══ Exercise data ══
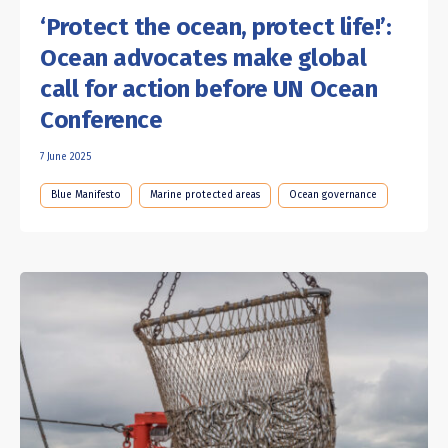
‘Protect the ocean, protect life!’:
Ocean advocates make global
call for action before UN Ocean
Conference
7 June 2025
Blue Manifesto
Marine protected areas
Ocean governance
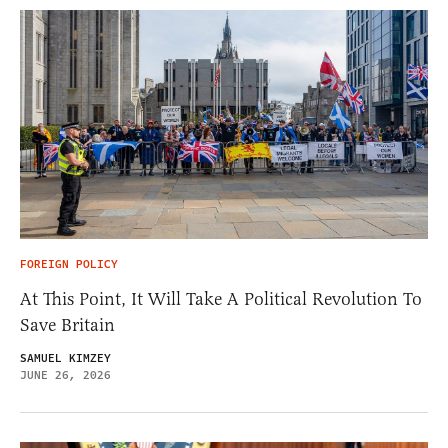
FOREIGN POLICY
At This Point, It Will Take A Political Revolution To
Save Britain
SAMUEL KIMZEY
JUNE 26, 2026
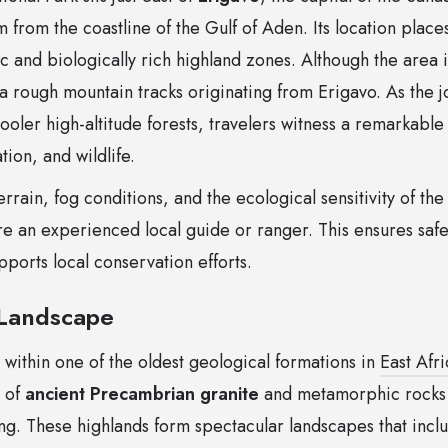
from the coastline of the Gulf of Aden. Its location places
c and biologically rich highland zones. Although the area i
a rough mountain tracks originating from Erigavo. As the 
ooler high-altitude forests, travelers witness a remarkable s
ion, and wildlife.
rain, fog conditions, and the ecological sensitivity of the 
 an experienced local guide or ranger. This ensures safe
ports local conservation efforts.
Landscape
 within one of the oldest geological formations in
East Afri
 of
ancient Precambrian granite
and metamorphic rocks s
ng. These highlands form spectacular landscapes that incl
═══
# Task directions
All of the listing is to be written out exactly, with the pictures left out.

# Response below
‘Protect the ocean, protect life!’:
Ocean advocates make global
call for action before UN Ocean
Conference
7 June 2025
Blue Manifesto
Marine protected areas
Ocean governance
FOREIGN POLICY
At This Point, It Will Take A Political Revolution To
Save Britain
SAMUEL KIMZEY
JUNE 26, 2026
from the coastline of the Gulf of Aden. Its location places
c and biologically rich highland zones. Although the area i
a rough mountain tracks originating from Erigavo. As the 
ooler high-altitude forests, travelers witness a remarkable s
ion, and wildlife.
rain, fog conditions, and the ecological sensitivity of the 
 an experienced local guide or ranger. This ensures safe
ports local conservation efforts.
Landscape
 within one of the oldest geological formations in
East Afri
 of
ancient Precambrian granite
and metamorphic rocks s
ng. These highlands form spectacular landscapes that incl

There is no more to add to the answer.